Hermann Göring war Bettina Görings Großonkel, doch der etwas verzerrte Stammbaum der Görings stellt für den interessierten Leser sogleich eine erste Herausforderung dar. Hermann Görings ältester leiblicher Bruder war nämlich mit der Tochter einer deutlich älteren Halbschwester verheiratet. Diese beiden waren schließlich Bettina Görings Großeltern. Klingt kompliziert und ist es auch, doch mit Hilfe des im Anhang befindlichen Familienstammbaums wird es der Leser nach einigen Kapiteln verstanden haben. Unterstützt wurde Bettina Göring bei ihrem Buchprojekt von Melissa Müller, einer österreichischen Journalistin und Schriftstellerin, die mit ihren Büchern über Anne Frank oder Traudl Junge, Hitlers Sekretärin, bereits signifikante Berührungspunkte mit der Epoche und dem betroffenen Umfeld hatte.
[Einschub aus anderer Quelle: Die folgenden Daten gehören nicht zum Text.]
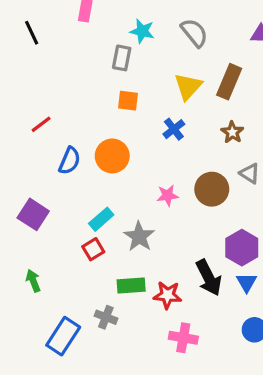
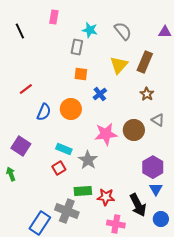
blue cross: (174, 129) -> (100, 94), moved
pink star: (168, 195) -> (106, 134), size x1.6
cyan rectangle: (101, 219) -> (64, 149), turned 63
black arrow: (209, 278) -> (138, 205), moved
green arrow: (33, 281) -> (11, 174), moved
gray cross: (106, 317) -> (67, 211), size x1.6

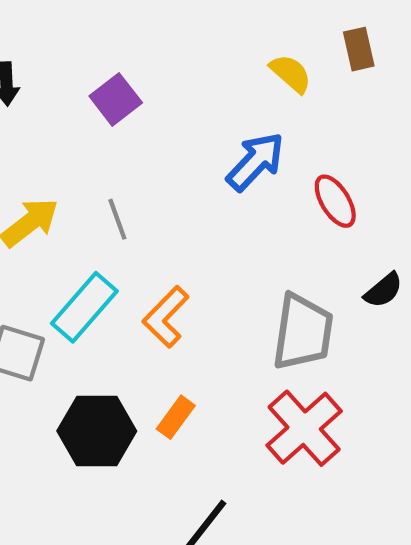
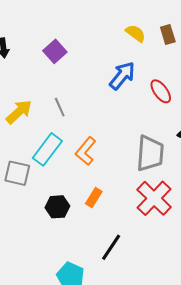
brown rectangle: (359, 49) -> (168, 35), moved
black hexagon: (97, 431) -> (57, 207), size x0.7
Recherchen in Print- und Online-Medien zufolge hat Bettina Göring diese Aufarbeitung ihrer Familiengeschichte schon einige Jahre mit sich herumgetragen. Offensichtlich ist das vorliegende Buch das Endergebnis eines längeren Prozesses, den Bettina Göring für sich erfolgreich durchlaufen hat.
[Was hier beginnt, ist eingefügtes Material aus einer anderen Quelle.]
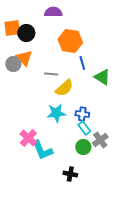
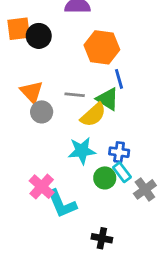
orange triangle: (24, 58) -> (32, 92), moved
gray circle: (13, 64) -> (42, 112), moved
green triangle: (102, 77) -> (108, 99), moved
green circle: (83, 147) -> (105, 178), moved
Die beiden Autorinnen haben sich dagegen entschieden, eine lineare und chronologische Erzählung der Familiengeschichte der Görings vorzunehmen. Stattdessen versucht Bettina Göring den gesamten Komplex ihres eigenen Lebens behutsam aufzubauen, um an den geeigneten Stellen in die jeweils relevanten Jahrzehnte zu verzweigen. Dabei reichen die Rückschauen zurück bis ins 19. Jahrhundert. Schwerpunkte sind Bettina Görings eigene Lebensgeschichte und ihr Umgang damit sowie die Auswirkungen von Hermann Görings skrupelloser Nazi-Karriere auf diejenigen Menschen, die für die im Jahre 1956 geborene Protagonistin relevant waren. Dabei arbeitet sich Bettina Göring vor allem an ihren Eltern ab, die keine glückliche Ehe führten, sowie an ihrer Großmutter Ilse, die bekanntermaßen Schwägerin und Halbnichte Hermann Görings war.
Als Bettina Göring das Licht der Welt erblickte, lag Hermann Görings Suizid bereits ein Jahrzehnt zurück. Der Schatten, den Hermann Göring über seine Familie brachte, lastete somit weniger auf Bettina Göring, sondern in besonderer Schwere auf ihrem Vater und ihrer Großmutter. Die Auswirkungen auf Bettina Göring waren dementsprechend indirekter Natur, zu schaffen machten ihr vor allem der unstete Charakter des Vater, die Alkoholprobleme der Mutter und die Kälte der Großmutter. "Der gute Onkel" verdeutlicht auf eindrucksvolle Art und Weise, wie Bettina Göring nach Jahren der Flucht vor sich selbst und ihrer Familie mitsamt dem mehrjährigen Leben in Bhagwans Ashrams in Indien und den USA letztendlich einen sicheren Hafen und Stabilität im Leben gefunden hat.